INFORMATION START

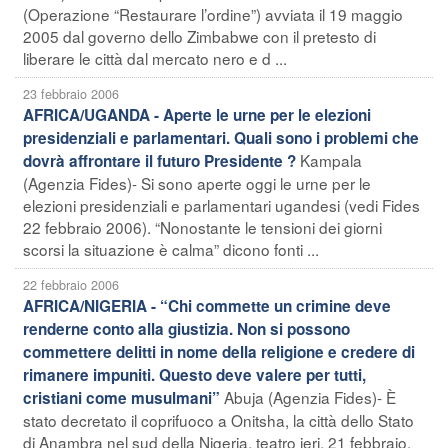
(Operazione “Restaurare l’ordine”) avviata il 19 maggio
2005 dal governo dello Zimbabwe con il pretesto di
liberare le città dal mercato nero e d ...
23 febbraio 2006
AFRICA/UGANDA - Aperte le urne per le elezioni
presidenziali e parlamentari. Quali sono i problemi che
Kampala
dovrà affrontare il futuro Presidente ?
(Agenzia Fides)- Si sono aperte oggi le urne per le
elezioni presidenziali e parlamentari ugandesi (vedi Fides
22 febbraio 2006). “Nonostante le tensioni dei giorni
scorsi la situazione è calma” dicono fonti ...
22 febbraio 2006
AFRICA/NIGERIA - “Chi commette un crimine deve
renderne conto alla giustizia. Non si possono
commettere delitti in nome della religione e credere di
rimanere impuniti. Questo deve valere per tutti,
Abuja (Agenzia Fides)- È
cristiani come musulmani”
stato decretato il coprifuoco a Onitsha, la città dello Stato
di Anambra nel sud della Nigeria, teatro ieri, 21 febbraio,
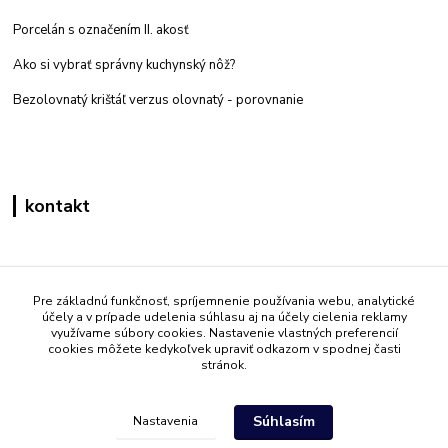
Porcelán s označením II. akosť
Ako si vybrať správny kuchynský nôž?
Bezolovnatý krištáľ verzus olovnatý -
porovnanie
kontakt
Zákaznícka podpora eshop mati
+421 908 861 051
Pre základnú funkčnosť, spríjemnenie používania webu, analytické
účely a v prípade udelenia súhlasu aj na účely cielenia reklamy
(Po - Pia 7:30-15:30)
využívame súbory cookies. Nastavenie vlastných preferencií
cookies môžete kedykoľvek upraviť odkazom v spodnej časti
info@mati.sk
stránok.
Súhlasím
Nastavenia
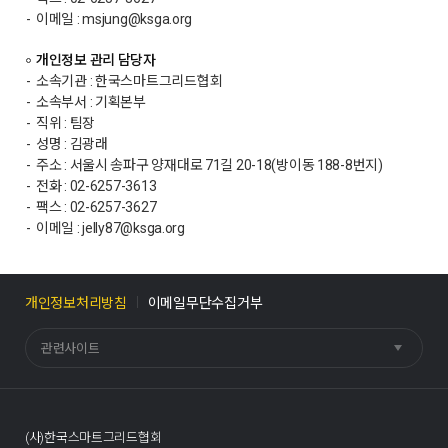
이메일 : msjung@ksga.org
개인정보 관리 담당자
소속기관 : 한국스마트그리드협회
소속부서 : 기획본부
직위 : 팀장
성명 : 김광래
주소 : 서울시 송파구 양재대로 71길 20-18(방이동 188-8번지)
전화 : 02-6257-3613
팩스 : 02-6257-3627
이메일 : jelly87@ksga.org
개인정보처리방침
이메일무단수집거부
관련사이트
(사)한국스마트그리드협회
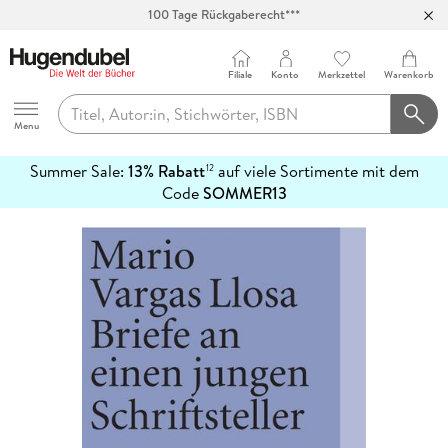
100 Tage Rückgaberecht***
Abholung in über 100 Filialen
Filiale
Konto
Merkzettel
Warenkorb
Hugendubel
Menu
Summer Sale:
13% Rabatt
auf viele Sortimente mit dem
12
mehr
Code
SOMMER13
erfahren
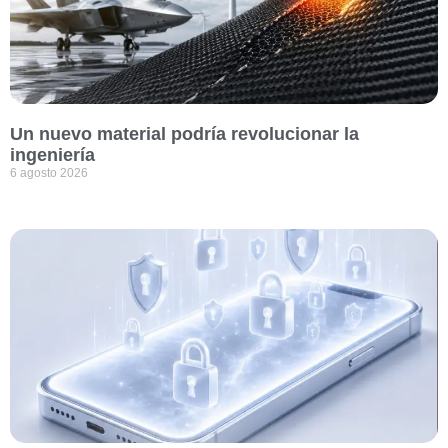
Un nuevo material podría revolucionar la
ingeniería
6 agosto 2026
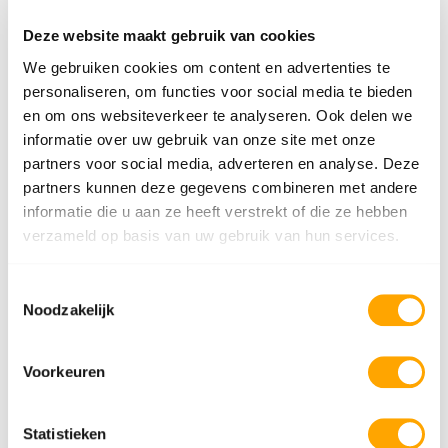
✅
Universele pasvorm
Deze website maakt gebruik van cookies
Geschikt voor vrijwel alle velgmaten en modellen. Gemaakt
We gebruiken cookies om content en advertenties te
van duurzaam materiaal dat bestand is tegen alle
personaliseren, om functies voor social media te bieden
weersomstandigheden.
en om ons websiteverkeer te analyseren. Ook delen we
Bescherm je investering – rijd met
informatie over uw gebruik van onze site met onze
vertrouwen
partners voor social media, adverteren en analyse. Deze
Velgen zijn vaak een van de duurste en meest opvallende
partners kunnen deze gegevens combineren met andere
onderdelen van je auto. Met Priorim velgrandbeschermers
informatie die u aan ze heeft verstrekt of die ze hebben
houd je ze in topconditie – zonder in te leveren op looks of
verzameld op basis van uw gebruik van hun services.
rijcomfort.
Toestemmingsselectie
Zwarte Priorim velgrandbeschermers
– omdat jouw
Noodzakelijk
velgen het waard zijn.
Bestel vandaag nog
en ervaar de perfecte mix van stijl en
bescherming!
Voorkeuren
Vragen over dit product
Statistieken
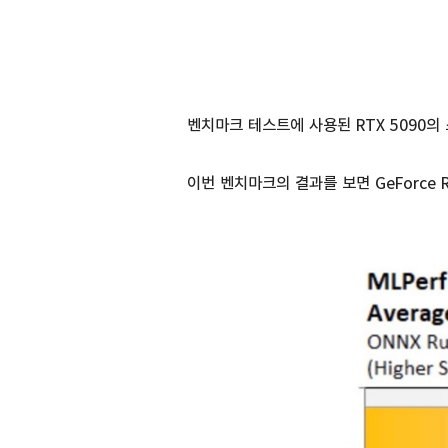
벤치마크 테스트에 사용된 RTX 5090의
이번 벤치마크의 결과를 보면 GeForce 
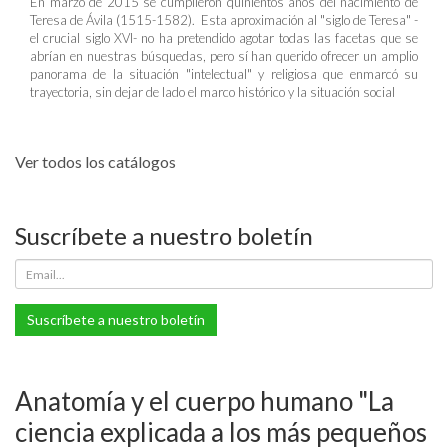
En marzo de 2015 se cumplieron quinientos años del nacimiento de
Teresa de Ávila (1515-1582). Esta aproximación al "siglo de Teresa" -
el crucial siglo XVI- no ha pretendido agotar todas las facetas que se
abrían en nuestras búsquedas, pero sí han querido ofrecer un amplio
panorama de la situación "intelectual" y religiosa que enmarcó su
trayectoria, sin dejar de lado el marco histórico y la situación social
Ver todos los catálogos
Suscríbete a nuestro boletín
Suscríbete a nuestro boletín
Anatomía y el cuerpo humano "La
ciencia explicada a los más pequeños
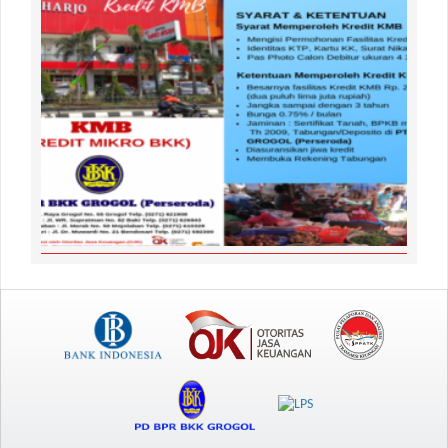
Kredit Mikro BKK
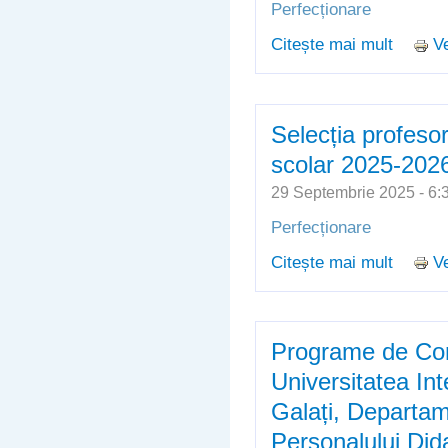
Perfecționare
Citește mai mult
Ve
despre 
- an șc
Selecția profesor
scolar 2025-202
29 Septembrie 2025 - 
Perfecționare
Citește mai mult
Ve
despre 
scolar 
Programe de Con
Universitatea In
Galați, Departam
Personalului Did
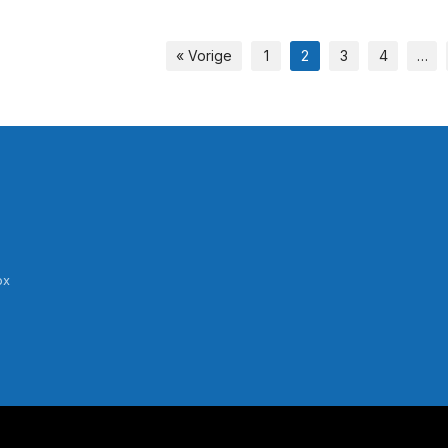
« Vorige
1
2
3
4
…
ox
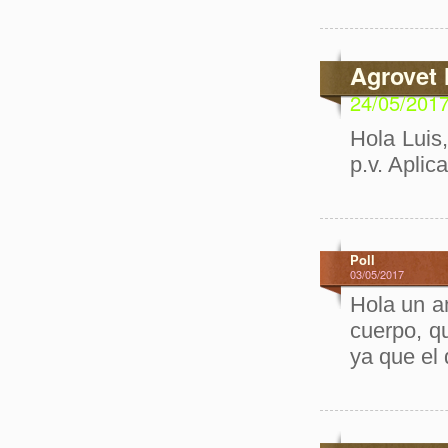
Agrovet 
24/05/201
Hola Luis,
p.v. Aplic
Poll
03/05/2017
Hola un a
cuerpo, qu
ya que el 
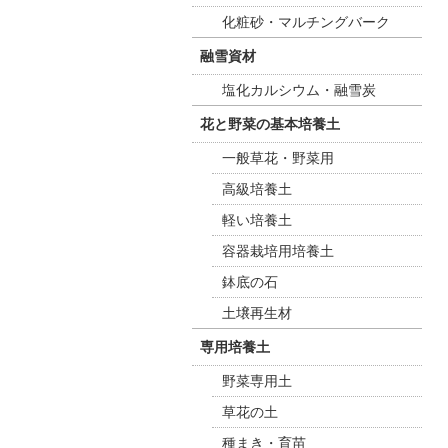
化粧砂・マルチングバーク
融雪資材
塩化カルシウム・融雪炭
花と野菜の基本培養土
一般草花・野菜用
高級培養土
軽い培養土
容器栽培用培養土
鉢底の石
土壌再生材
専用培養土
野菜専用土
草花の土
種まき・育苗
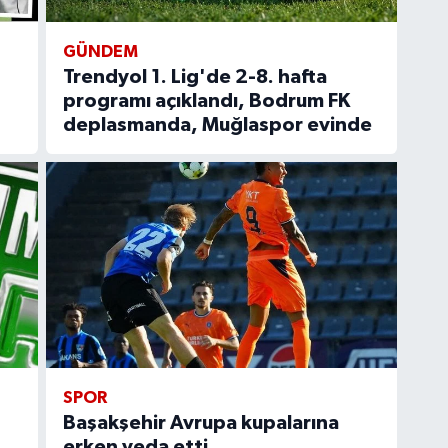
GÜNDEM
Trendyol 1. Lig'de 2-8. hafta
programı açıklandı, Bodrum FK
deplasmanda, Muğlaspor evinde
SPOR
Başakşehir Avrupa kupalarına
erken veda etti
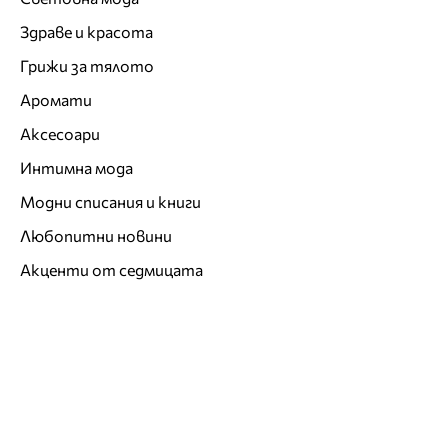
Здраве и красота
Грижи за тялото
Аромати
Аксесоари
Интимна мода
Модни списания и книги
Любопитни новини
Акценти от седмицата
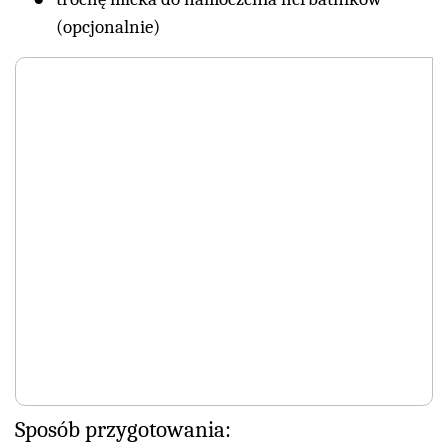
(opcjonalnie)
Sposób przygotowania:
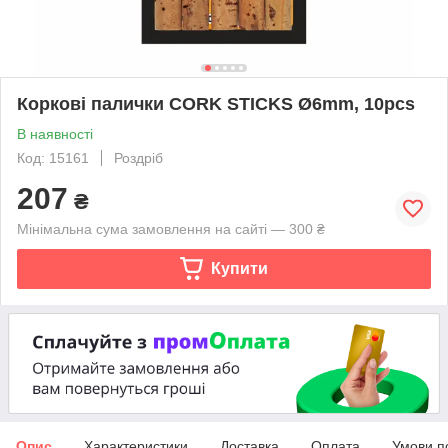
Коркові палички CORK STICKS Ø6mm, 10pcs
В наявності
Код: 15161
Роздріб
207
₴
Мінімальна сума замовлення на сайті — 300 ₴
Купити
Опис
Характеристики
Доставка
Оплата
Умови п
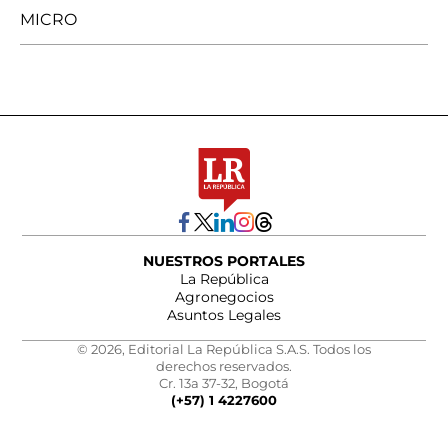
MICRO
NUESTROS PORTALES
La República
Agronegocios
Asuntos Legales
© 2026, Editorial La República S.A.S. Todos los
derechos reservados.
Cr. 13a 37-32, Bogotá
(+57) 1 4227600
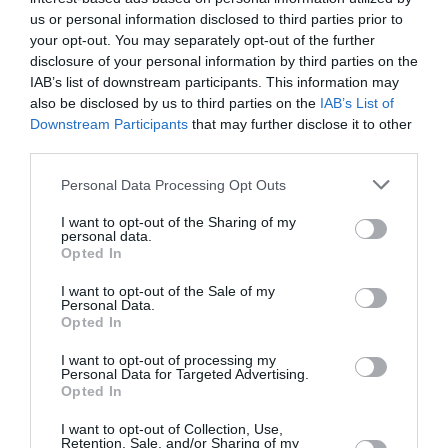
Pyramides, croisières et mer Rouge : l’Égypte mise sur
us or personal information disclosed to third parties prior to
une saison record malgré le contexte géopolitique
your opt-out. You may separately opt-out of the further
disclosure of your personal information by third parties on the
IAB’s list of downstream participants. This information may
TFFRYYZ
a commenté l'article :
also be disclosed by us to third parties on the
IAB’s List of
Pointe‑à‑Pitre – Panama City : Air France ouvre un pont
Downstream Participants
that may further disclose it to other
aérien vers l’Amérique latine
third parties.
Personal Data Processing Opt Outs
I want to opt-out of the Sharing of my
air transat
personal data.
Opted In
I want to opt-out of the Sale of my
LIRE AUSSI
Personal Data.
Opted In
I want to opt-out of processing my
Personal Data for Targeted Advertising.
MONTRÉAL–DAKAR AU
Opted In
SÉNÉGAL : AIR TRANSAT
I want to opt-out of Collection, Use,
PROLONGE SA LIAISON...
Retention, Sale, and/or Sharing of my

INFORMATION END

Leaving the pictures aside, give back all the records exactly as they are.

(Operazione “Restaurare l’ordine”) avviata il 19 maggio
2005 dal governo dello Zimbabwe con il pretesto di
liberare le città dal mercato nero e d ...
23 febbraio 2006
AFRICA/UGANDA - Aperte le urne per le elezioni
presidenziali e parlamentari. Quali sono i problemi che
Kampala
dovrà affrontare il futuro Presidente ?
(Agenzia Fides)- Si sono aperte oggi le urne per le
elezioni presidenziali e parlamentari ugandesi (vedi Fides
22 febbraio 2006). “Nonostante le tensioni dei giorni
scorsi la situazione è calma” dicono fonti ...
22 febbraio 2006
AFRICA/NIGERIA - “Chi commette un crimine deve
renderne conto alla giustizia. Non si possono
commettere delitti in nome della religione e credere di
rimanere impuniti. Questo deve valere per tutti,
Abuja (Agenzia Fides)- È
cristiani come musulmani”
stato decretato il coprifuoco a Onitsha, la città dello Stato
di Anambra nel sud della Nigeria, teatro ieri, 21 febbraio,
Porcelán s označením II. akosť
Ako si vybrať správny kuchynský nôž?
Bezolovnatý krištáľ verzus olovnatý -
porovnanie
kontakt
Zákaznícka podpora eshop mati
+421 908 861 051
Pre základnú funkčnosť, spríjemnenie používania webu, analytické
účely a v prípade udelenia súhlasu aj na účely cielenia reklamy
(Po - Pia 7:30-15:30)
využívame súbory cookies. Nastavenie vlastných preferencií
cookies môžete kedykoľvek upraviť odkazom v spodnej časti
info@mati.sk
stránok.
Súhlasím
Nastavenia
이메일 : msjung@ksga.org
개인정보 관리 담당자
소속기관 : 한국스마트그리드협회
소속부서 : 기획본부
직위 : 팀장
성명 : 김광래
주소 : 서울시 송파구 양재대로 71길 20-18(방이동 188-8번지)
전화 : 02-6257-3613
팩스 : 02-6257-3627
이메일 : jelly87@ksga.org
개인정보처리방침
이메일무단수집거부
관련사이트
(사)한국스마트그리드협회
100 Tage Rückgaberecht***
Abholung in über 100 Filialen
Filiale
Konto
Merkzettel
Warenkorb
Hugendubel
Menu
Summer Sale:
13% Rabatt
auf viele Sortimente mit dem
12
mehr
Code
SOMMER13
erfahren
Un nuevo material podría revolucionar la
ingeniería
6 agosto 2026
✅
Universele pasvorm
Deze website maakt gebruik van cookies
Geschikt voor vrijwel alle velgmaten en modellen. Gemaakt
We gebruiken cookies om content en advertenties te
van duurzaam materiaal dat bestand is tegen alle
personaliseren, om functies voor social media te bieden
weersomstandigheden.
en om ons websiteverkeer te analyseren. Ook delen we
Bescherm je investering – rijd met
informatie over uw gebruik van onze site met onze
vertrouwen
partners voor social media, adverteren en analyse. Deze
Velgen zijn vaak een van de duurste en meest opvallende
partners kunnen deze gegevens combineren met andere
onderdelen van je auto. Met Priorim velgrandbeschermers
informatie die u aan ze heeft verstrekt of die ze hebben
houd je ze in topconditie – zonder in te leveren op looks of
verzameld op basis van uw gebruik van hun services.
rijcomfort.
Toestemmingsselectie
Zwarte Priorim velgrandbeschermers
– omdat jouw
Noodzakelijk
velgen het waard zijn.
Bestel vandaag nog
en ervaar de perfecte mix van stijl en
bescherming!
Voorkeuren
Vragen over dit product
Statistieken
벤치마크 테스트에 사용된 RTX 5090의
이번 벤치마크의 결과를 보면 GeForce 
En marzo de 2015 se cumplieron quinientos años del nacimiento de
Teresa de Ávila (1515-1582). Esta aproximación al "siglo de Teresa" -
el crucial siglo XVI- no ha pretendido agotar todas las facetas que se
abrían en nuestras búsquedas, pero sí han querido ofrecer un amplio
panorama de la situación "intelectual" y religiosa que enmarcó su
trayectoria, sin dejar de lado el marco histórico y la situación social
Ver todos los catálogos
Suscríbete a nuestro boletín
Suscríbete a nuestro boletín
Anatomía y el cuerpo humano "La
ciencia explicada a los más pequeños
Kredit Mikro BKK
Perfecționare
Citește mai mult
Ve
despre 
- an șc
Selecția profesor
scolar 2025-202
29 Septembrie 2025 - 
Perfecționare
Citește mai mult
Ve
despre 
scolar 
Programe de Con
Universitatea In
Galați, Departam
Personalului Did
« Vorige
1
2
3
4
…
ox
Agrovet 
24/05/201
Hola Luis,
p.v. Aplic
Poll
03/05/2017
Hola un a
cuerpo, qu
ya que el 
化粧砂・マルチングバーク
融雪資材
塩化カルシウム・融雪炭
花と野菜の基本培養土
一般草花・野菜用
高級培養土
軽い培養土
容器栽培用培養土
鉢底の石
土壌再生材
専用培養土
野菜専用土
草花の土
種まき・育苗
GÜNDEM
Trendyol 1. Lig'de 2-8. hafta
programı açıklandı, Bodrum FK
deplasmanda, Muğlaspor evinde
SPOR
Başakşehir Avrupa kupalarına
erken veda etti
Здраве и красота
Грижи за тялото
Аромати
Аксесоари
Интимна мода
Модни списания и книги
Любопитни новини
Акценти от седмицата
(opcjonalnie)
Sposób przygotowania:
Коркові палички CORK STICKS Ø6mm, 10pcs
В наявності
Код: 15161
Роздріб
207
₴
Мінімальна сума замовлення на сайті — 300 ₴
Купити
Опис
Характеристики
Доставка
Оплата
Умови п
MICRO
NUESTROS PORTALES
La República
Agronegocios
Asuntos Legales
© 2026, Editorial La República S.A.S. Todos los
derechos reservados.
Cr. 13a 37-32, Bogotá
(+57) 1 4227600
Pyramides, croisières et mer Rouge : l’Égypte mise sur
us or personal information disclosed to third parties prior to
une saison record malgré le contexte géopolitique
your opt-out. You may separately opt-out of the further
disclosure of your personal information by third parties on the
IAB’s list of downstream participants. This information may
TFFRYYZ
a commenté l'article :
also be disclosed by us to third parties on the
IAB’s List of
Pointe‑à‑Pitre – Panama City : Air France ouvre un pont
Downstream Participants
that may further disclose it to other
aérien vers l’Amérique latine
third parties.
Personal Data Processing Opt Outs
I want to opt-out of the Sharing of my
air transat
personal data.
Opted In
I want to opt-out of the Sale of my
LIRE AUSSI
Personal Data.
Opted In
I want to opt-out of processing my
Personal Data for Targeted Advertising.
MONTRÉAL–DAKAR AU
Opted In
SÉNÉGAL : AIR TRANSAT
I want to opt-out of Collection, Use,
PROLONGE SA LIAISON...
Retention, Sale, and/or Sharing of my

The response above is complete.